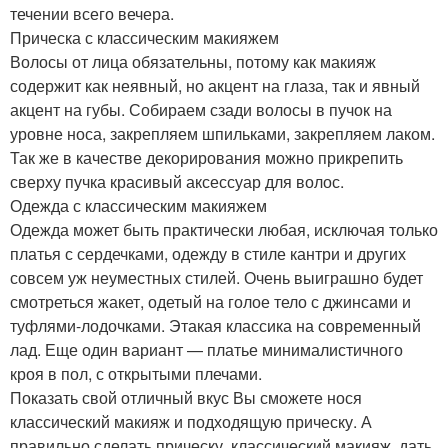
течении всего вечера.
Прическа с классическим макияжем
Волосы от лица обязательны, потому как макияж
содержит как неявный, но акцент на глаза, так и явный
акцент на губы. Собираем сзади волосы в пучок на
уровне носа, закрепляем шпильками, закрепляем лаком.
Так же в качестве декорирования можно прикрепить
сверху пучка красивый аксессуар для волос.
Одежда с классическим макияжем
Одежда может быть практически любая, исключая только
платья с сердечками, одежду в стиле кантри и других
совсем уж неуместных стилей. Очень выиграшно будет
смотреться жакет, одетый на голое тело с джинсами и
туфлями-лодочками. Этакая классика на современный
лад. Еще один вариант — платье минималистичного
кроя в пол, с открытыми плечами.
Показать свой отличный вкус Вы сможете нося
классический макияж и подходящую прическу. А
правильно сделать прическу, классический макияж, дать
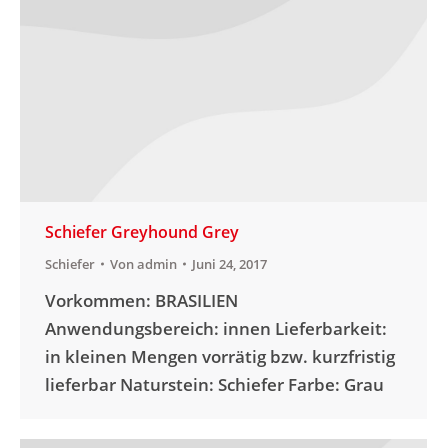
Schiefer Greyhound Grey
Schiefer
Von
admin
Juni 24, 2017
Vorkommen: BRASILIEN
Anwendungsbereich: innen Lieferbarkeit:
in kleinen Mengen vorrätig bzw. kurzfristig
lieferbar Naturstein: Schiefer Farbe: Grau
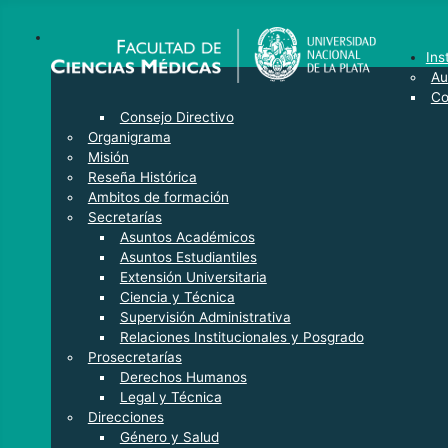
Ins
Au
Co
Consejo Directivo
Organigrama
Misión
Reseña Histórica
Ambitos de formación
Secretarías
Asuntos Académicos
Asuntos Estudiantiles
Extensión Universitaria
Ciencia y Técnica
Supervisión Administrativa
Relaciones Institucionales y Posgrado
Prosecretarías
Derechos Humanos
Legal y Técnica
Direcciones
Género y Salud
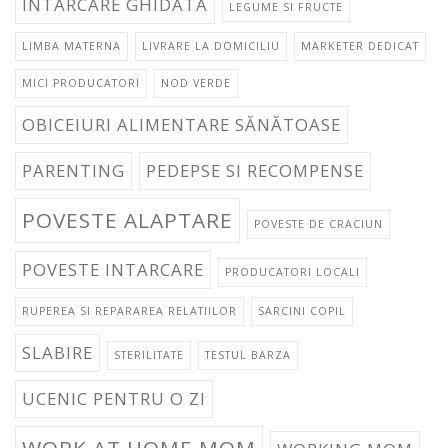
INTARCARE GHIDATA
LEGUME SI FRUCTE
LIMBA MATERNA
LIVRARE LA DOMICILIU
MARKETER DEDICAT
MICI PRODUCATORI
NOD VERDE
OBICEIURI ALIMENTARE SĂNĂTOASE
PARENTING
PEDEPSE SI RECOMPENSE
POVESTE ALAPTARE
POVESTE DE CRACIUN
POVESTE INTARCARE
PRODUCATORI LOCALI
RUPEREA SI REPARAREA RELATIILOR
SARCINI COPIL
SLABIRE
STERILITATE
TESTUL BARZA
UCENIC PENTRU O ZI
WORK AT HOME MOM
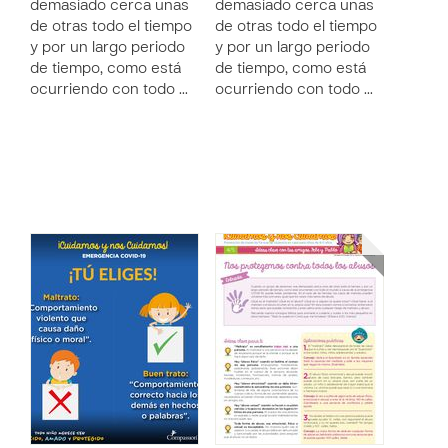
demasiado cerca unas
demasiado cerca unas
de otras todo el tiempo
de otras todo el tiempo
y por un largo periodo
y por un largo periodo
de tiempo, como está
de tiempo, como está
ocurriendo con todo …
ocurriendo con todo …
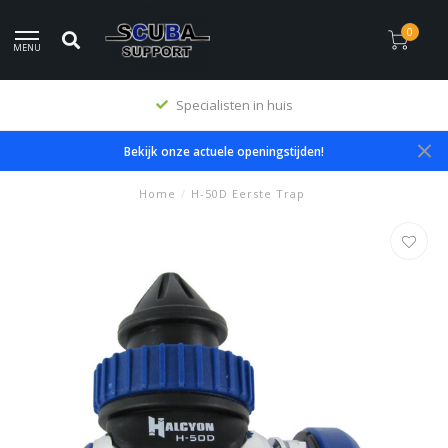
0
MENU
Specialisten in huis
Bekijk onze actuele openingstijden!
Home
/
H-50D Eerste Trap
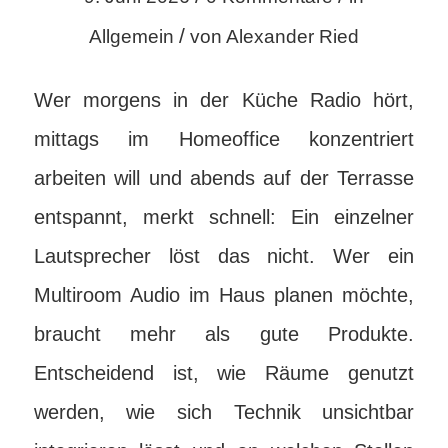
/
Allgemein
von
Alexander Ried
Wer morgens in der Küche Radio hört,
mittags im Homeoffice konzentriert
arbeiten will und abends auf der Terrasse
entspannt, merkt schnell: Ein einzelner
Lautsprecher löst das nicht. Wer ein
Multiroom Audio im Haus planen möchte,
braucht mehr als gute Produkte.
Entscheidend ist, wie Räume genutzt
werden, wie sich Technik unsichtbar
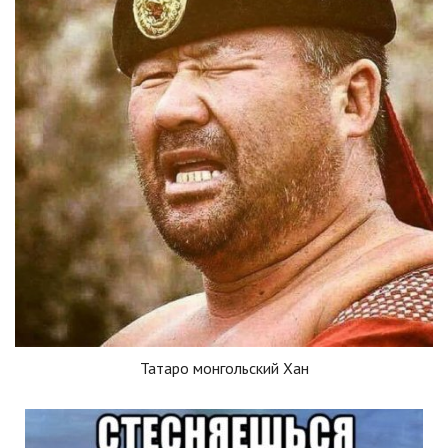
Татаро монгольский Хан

────────────────────────────────────────

--- Your objective ---
Show every line from the listing that contains "макияжем".

--- Written solution ---
Прическа с классическим макияжем
Одежда с классическим макияжем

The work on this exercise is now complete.